■ **Required work**
Tally the lines in the data below in which the word "Samsung" occurs, then give only the total.

■ **Data for this task**
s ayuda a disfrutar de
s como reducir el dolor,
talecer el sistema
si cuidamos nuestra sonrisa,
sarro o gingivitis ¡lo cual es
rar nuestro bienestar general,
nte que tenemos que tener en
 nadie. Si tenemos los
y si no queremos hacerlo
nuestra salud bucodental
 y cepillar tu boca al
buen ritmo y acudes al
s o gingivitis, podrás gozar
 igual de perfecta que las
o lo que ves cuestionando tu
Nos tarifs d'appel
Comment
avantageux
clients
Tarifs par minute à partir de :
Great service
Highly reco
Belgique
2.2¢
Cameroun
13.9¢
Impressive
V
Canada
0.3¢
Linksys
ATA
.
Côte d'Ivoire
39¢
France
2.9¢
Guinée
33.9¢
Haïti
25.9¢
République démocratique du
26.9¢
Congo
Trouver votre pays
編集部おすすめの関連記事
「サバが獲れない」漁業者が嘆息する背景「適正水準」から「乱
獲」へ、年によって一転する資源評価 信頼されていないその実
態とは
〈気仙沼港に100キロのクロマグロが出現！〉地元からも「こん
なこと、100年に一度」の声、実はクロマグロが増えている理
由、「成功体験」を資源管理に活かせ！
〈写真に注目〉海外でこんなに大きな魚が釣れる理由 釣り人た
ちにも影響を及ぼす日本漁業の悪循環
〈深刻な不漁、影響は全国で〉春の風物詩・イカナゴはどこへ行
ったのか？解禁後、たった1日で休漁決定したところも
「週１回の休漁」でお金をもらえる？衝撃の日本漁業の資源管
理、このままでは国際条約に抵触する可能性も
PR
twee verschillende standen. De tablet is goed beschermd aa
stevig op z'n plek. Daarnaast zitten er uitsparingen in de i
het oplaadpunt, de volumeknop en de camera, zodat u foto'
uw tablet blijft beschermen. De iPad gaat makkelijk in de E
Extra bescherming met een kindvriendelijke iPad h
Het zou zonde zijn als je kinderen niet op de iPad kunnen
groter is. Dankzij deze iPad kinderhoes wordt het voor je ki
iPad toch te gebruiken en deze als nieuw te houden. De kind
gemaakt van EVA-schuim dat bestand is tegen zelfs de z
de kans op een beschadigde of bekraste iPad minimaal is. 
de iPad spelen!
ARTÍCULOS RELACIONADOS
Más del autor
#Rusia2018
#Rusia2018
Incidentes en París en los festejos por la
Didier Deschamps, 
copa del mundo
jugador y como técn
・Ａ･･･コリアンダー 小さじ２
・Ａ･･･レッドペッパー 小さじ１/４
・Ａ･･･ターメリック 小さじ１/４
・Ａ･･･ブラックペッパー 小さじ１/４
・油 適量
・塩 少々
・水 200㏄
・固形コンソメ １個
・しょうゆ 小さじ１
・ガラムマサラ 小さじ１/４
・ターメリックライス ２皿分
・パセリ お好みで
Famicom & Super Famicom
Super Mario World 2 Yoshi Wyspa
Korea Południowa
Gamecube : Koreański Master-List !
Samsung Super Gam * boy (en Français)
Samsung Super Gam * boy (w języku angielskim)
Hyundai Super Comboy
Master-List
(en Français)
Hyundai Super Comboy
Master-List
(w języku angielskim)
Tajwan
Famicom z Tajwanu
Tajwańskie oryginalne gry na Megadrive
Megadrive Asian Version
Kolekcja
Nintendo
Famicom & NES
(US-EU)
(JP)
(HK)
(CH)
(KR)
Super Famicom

■ **Worked solution**
2